61 M$ pour des trottoirs et des pistes cyclables

La Ville de Sherbrooke s'est dotée d'un premier Plan directeur du transport actif (PDTA) lundi à l'occasion de la séance du conseil municipal. La mise en oeuvre du plan proposé, évaluée à 61 M$, comprendrait l'ajout de 100 km de trottoirs et de 95 km de voies cyclables. Elle devrait commencer à l'été 2015 et pourrait s'étendre sur plus d'une quinzaine d'années.
« Le plan prévoit des réseaux piétonniers et cyclables qui seraient intégrés.
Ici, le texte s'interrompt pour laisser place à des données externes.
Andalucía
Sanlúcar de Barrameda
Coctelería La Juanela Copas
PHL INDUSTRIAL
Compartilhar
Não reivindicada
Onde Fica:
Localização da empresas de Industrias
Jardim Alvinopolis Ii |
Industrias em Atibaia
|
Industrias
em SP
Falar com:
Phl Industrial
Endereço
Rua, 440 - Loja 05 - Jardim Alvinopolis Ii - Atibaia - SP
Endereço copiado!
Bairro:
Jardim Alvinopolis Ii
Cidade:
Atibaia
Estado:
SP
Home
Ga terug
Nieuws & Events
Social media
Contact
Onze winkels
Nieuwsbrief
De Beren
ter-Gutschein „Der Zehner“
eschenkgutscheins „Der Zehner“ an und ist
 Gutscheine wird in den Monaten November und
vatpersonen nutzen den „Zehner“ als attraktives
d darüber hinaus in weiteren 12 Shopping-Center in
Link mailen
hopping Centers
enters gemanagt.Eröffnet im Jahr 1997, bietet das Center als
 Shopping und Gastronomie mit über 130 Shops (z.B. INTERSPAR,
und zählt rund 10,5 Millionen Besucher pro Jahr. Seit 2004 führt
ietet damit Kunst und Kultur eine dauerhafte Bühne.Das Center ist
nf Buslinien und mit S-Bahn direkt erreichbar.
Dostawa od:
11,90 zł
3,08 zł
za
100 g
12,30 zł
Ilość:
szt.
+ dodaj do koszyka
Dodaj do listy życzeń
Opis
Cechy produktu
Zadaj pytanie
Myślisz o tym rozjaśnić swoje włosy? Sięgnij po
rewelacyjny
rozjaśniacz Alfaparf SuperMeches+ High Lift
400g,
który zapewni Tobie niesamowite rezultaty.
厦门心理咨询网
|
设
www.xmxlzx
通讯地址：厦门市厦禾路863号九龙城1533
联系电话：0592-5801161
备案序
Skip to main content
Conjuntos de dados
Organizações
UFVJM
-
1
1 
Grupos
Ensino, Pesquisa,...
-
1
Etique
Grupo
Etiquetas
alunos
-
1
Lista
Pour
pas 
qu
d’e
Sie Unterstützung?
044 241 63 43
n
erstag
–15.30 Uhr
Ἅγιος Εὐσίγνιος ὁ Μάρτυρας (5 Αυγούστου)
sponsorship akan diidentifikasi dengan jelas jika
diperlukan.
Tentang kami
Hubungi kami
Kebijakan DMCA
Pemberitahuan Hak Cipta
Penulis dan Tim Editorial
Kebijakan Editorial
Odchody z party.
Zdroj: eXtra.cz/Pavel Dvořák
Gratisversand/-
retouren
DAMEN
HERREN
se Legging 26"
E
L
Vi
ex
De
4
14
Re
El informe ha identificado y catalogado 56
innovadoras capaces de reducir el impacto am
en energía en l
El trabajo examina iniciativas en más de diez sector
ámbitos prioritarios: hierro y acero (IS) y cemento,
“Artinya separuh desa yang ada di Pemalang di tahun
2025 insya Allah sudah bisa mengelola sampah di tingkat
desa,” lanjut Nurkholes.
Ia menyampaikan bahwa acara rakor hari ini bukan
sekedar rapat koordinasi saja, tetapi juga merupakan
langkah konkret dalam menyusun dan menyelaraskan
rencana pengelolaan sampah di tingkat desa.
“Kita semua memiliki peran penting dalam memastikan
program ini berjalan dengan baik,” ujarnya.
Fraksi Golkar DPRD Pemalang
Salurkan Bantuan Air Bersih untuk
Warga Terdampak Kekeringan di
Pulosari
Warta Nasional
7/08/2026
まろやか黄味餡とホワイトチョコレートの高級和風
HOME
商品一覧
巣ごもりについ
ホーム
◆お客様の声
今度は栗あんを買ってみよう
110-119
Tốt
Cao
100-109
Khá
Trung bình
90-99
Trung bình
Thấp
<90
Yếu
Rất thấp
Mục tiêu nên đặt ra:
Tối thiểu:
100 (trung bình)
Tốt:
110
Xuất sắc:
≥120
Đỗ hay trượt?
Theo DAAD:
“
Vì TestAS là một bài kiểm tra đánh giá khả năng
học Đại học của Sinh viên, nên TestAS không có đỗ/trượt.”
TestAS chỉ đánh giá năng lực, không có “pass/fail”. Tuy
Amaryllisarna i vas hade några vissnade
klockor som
Un ne se ferait pas au détriment de l'autre, mais ça signifie que des infrastructures seraient conjointes pour éviter des coûts supplémentaires », explique Denis Gélinas, directeur des projets majeurs à la Ville de Sherbrooke.
Le réseau actuel compte 280 km de trottoirs et 130 km de voies cyclables.
Le réseau proposé vise notamment à offrir un lien cyclable utilitaire à moins de 1000 mètres de tout logement et un lien cyclable utilitaire à moins de 300 m pour 80 % des logements à l'intérieur du périmètre d'urbanisation. Il est déterminé en fonction des caractéristiques physiques du territoire, de l'organisation du réseau routier actuel et projeté, des générateurs de déplacements et des projections de développement de la ville.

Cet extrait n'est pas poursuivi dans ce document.